Yesterday, I started the day by writing messages in the few seasonal cards I still don’t send electronically (because I don’t have an email address.) I had tried to finish them the night before, but my shoulder wouldn’t allow me to. After a night’s rest, it was a different story, and I quickly got it done. I got them tothe mailbox for today’s pickup – and, somehow, also mahaged to put out trash and recyclables.
Cartoon
Short Takes –
ProPublica – Inside Google’s Quest to Digitize Troops’ Tissue Samples
Quote – Mostly unknown to the public, the trove and the staff who study it have long been regarded in pathology circles as vital national resources: Scientists used a dead soldier’s specimen that was archived here to perform the first genetic sequencing of the 1918 Flu. Google had a confidential plan to turn the collection of slides into an immense archive that — with the help of the company’s burgeoning, and potentially profitable, AI business — could help create tools to aid the diagnosis and treatment of cancer and other diseases. And it would seek first, exclusive dibs to do so.
Click through for more information. I can see great benefits from digitizing this data. By a private corporation, however,not so much. And Goolge knows that. Why else avoid publicity?

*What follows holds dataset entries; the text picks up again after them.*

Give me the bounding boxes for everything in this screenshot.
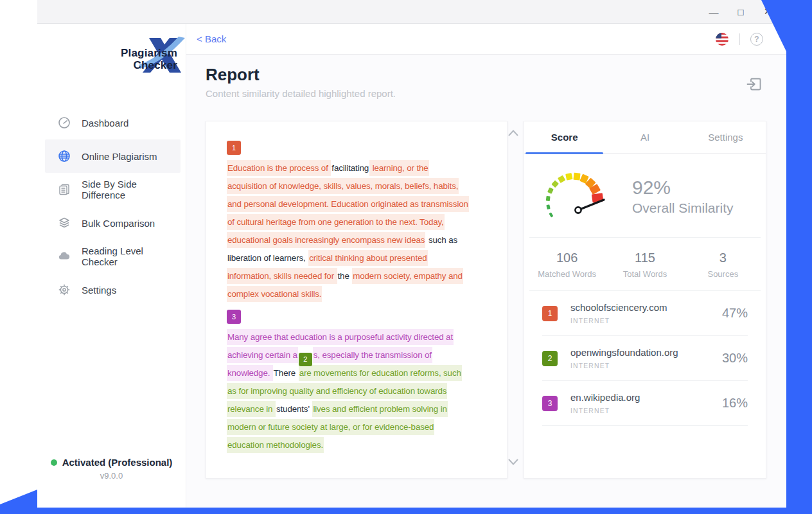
stat-total-words: 115 Total Words <box>606 251 684 279</box>
source-percent: 30% <box>722 351 748 366</box>
maximize-button[interactable]: □ <box>730 2 752 21</box>
doc-text-run: education methodologies. <box>227 437 324 453</box>
us-flag-icon[interactable] <box>715 32 729 46</box>
doc-text-run: achieving certain a <box>227 347 298 363</box>
doc-text-run: of cultural heritage from one generation… <box>227 214 445 230</box>
tab-settings[interactable]: Settings <box>685 121 766 153</box>
similarity-gauge-icon <box>540 164 622 228</box>
doc-text-run: students' <box>276 401 312 417</box>
cloud-icon <box>58 250 71 263</box>
report-main-area: Report Content similarity detailed highl… <box>186 55 786 508</box>
sources-list: 1 schoolofsciencery.com INTERNET 47% 2 o… <box>524 291 766 426</box>
sidebar-item-online-plagiarism[interactable]: Online Plagiarism <box>45 139 181 173</box>
activation-status: Activated (Professional) v9.0.0 <box>37 457 186 481</box>
doc-text-run: Education is the process of <box>227 160 331 176</box>
source-domain: openwingsfoundation.org <box>570 347 678 358</box>
doc-line: acquisition of knowledge, skills, values… <box>227 177 502 195</box>
source-marker-badge[interactable]: 1 <box>227 141 241 155</box>
similarity-label: Overall Similarity <box>632 200 734 216</box>
source-marker-badge[interactable]: 3 <box>227 310 241 324</box>
similarity-readout: 92% Overall Similarity <box>632 177 734 216</box>
stat-matched-words: 106 Matched Words <box>528 251 606 279</box>
sidebar-item-bulk-comparison[interactable]: Bulk Comparison <box>45 206 181 240</box>
doc-text-run: modern or future society at large, or fo… <box>227 419 434 435</box>
doc-text-run: modern society, empathy and <box>352 268 463 284</box>
score-panel-tabs: Score AI Settings <box>524 121 766 154</box>
documents-icon <box>58 183 71 196</box>
export-report-icon[interactable] <box>746 75 764 93</box>
back-link[interactable]: < Back <box>197 33 226 44</box>
doc-line: achieving certain a2s, especially the tr… <box>227 346 502 364</box>
minimize-button[interactable]: — <box>703 2 725 21</box>
document-report-card[interactable]: 1Education is the process of facilitatin… <box>206 121 508 479</box>
window-titlebar: — □ ✕ <box>37 0 812 24</box>
stats-row: 106 Matched Words 115 Total Words 3 Sour… <box>524 238 766 290</box>
doc-line: as for improving quality and efficiency … <box>227 382 502 400</box>
doc-text-run: learning, or the <box>369 160 429 176</box>
source-row[interactable]: 2 openwingsfoundation.org INTERNET 30% <box>542 336 748 381</box>
sidebar-item-label: Online Plagiarism <box>82 151 157 162</box>
help-icon[interactable]: ? <box>750 33 763 46</box>
doc-line: and personal development. Education orig… <box>227 195 502 213</box>
source-type: INTERNET <box>570 362 678 369</box>
source-row[interactable]: 1 schoolofsciencery.com INTERNET 47% <box>542 291 748 336</box>
accent-triangle-bottom-left <box>0 490 37 508</box>
doc-text-run: knowledge. <box>227 365 273 381</box>
doc-text-run: liberation of learners, <box>227 250 308 266</box>
page-title: Report <box>206 65 260 85</box>
header-icons: ? <box>715 32 763 46</box>
doc-text-run: facilitating <box>331 160 369 176</box>
sidebar-item-label: Dashboard <box>82 118 128 128</box>
source-type: INTERNET <box>570 407 640 414</box>
sidebar-item-reading-level[interactable]: Reading Level Checker <box>45 240 181 273</box>
doc-text-run: Many agree that education is a purposefu… <box>227 329 454 345</box>
doc-line: relevance in students' lives and efficie… <box>227 400 502 418</box>
accent-band-bottom <box>0 508 812 514</box>
doc-text-run: critical thinking about presented <box>308 250 427 266</box>
doc-text-run: complex vocational skills. <box>227 286 322 302</box>
source-badge: 2 <box>542 351 558 366</box>
scroll-up-icon[interactable] <box>508 129 519 137</box>
app-logo: Plagiarism Checker <box>69 38 191 84</box>
gear-icon <box>58 283 71 296</box>
doc-text-run: acquisition of knowledge, skills, values… <box>227 178 459 194</box>
tab-ai[interactable]: AI <box>605 121 685 153</box>
doc-text-run: are movements for education reforms, suc… <box>299 365 462 381</box>
source-percent: 16% <box>722 396 748 411</box>
globe-icon <box>58 150 71 163</box>
doc-line: complex vocational skills. <box>227 285 502 303</box>
sidebar-item-dashboard[interactable]: Dashboard <box>45 106 181 139</box>
doc-line: knowledge. There are movements for educa… <box>227 364 502 382</box>
doc-text-run: educational goals increasingly encompass… <box>227 232 425 248</box>
sidebar-item-label: Settings <box>82 285 116 296</box>
doc-line: education methodologies. <box>227 436 502 454</box>
doc-text-run: There <box>273 365 299 381</box>
doc-paragraph: 3Many agree that education is a purposef… <box>227 310 502 454</box>
status-dot-icon <box>51 459 57 466</box>
doc-text-run: s, especially the transmission of <box>313 347 432 363</box>
doc-text-run: such as <box>425 232 458 248</box>
doc-text-run: information, skills needed for <box>227 268 337 284</box>
sidebar: Plagiarism Checker Dashboard Online Plag… <box>37 24 186 508</box>
similarity-gauge-section: 92% Overall Similarity <box>524 154 766 228</box>
score-panel: Score AI Settings <box>524 121 766 479</box>
sidebar-item-settings[interactable]: Settings <box>45 273 181 306</box>
report-header-bar: < Back ? <box>186 24 786 55</box>
doc-paragraph: 1Education is the process of facilitatin… <box>227 141 502 303</box>
source-row[interactable]: 3 en.wikipedia.org INTERNET 16% <box>542 381 748 426</box>
header-divider <box>739 33 740 45</box>
doc-text-run: as for improving quality and efficiency … <box>227 383 447 399</box>
sidebar-item-side-by-side[interactable]: Side By Side Difference <box>45 173 181 206</box>
sidebar-item-label: Bulk Comparison <box>82 218 155 229</box>
doc-line: liberation of learners, critical thinkin… <box>227 249 502 267</box>
tab-score[interactable]: Score <box>524 121 605 153</box>
source-marker-badge[interactable]: 2 <box>299 353 312 366</box>
sidebar-item-label: Reading Level Checker <box>82 245 181 267</box>
layers-icon <box>58 217 71 229</box>
dashboard-gauge-icon <box>58 116 71 129</box>
app-window: — □ ✕ Plagiarism Checker Dashboard <box>0 0 812 514</box>
doc-text-run: relevance in <box>227 401 276 417</box>
doc-line: of cultural heritage from one generation… <box>227 213 502 231</box>
doc-text-run: lives and efficient problem solving in <box>312 401 447 417</box>
scroll-down-icon[interactable] <box>508 458 519 466</box>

The Daily Beast – Inside the Jury Room for the Trump Org Criminal Trial
Quote – “I constantly fought my knee-jerk belief that of course anything with the name Trump on it is crooked,” one juror told The Daily Beast this week. “I shocked myself in mid-November when I realized that I wasn’t sure I could find the Trump Corporation and Trump Payroll Corporation guilty. We talked in the jury room about having to put on blinders and look just at these two companies. One of the guys started calling Trump ‘Joe Smith.’ From there on we referred to ‘Mr. Smith’s company.’” After a six-week trial, it took the jury just two days last week to come back with guilty verdicts on all nine counts issued against a pair of Trump Organization affiliate companies. Jurors were convinced the companies had blatantly committed fraud, but they still felt compelled to carefully consider each criminal charge to be absolutely sure the facts lined up with legal definitions, according to this juror who exclusively spoke to The Daily Beast.
Click through for details. Every trial lawyer in the country – even the world – should read this, and every law professors should make it required reading . The general public, and even lawyers, have some very inaccurate notions about how juries think and decide. In fact, the jury of 12 ordinary people (6 in some civil cases) is probably the most trustworthy piece of every justice system. When jurors go into that room to deliberate, they are as serious as a heart attack, and they work hard to stifle any preconceived notions and to evaluate the evidence, and decide with their heads, not with their emotions.